----- ENTRIES PROVIDED

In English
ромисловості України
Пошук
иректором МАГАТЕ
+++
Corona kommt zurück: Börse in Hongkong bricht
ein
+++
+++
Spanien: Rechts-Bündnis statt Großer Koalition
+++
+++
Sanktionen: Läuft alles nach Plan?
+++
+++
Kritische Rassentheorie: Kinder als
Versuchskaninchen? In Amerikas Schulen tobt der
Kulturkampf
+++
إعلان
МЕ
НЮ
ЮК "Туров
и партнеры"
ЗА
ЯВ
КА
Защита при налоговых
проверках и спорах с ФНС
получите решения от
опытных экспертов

----------
----- ENTRIES PROVIDED

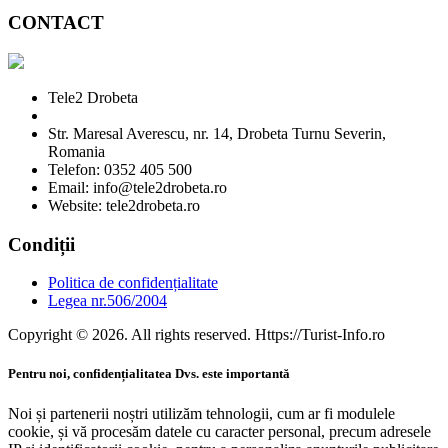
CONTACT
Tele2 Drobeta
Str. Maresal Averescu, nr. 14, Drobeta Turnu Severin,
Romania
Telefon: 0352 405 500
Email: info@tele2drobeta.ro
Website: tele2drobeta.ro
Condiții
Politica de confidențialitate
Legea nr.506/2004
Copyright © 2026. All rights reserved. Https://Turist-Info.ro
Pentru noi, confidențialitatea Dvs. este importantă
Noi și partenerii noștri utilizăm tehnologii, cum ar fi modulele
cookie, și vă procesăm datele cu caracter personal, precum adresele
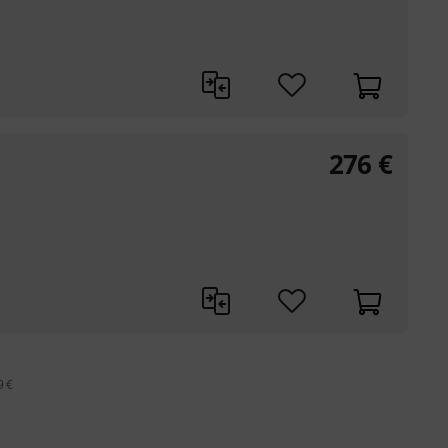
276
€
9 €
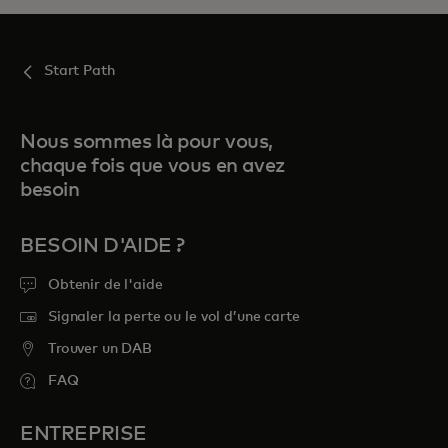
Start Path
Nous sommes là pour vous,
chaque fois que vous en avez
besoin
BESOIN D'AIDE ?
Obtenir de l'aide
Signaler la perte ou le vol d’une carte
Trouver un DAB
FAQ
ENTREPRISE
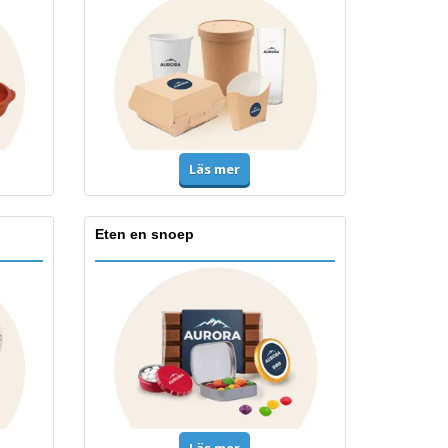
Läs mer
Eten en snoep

----------

■ TASK DETAILS: Whenever a line of the data above includes the word "vous", copy that line.

■ OUTPUT OF THE TASK:
Nous sommes là pour vous,
chaque fois que vous en avez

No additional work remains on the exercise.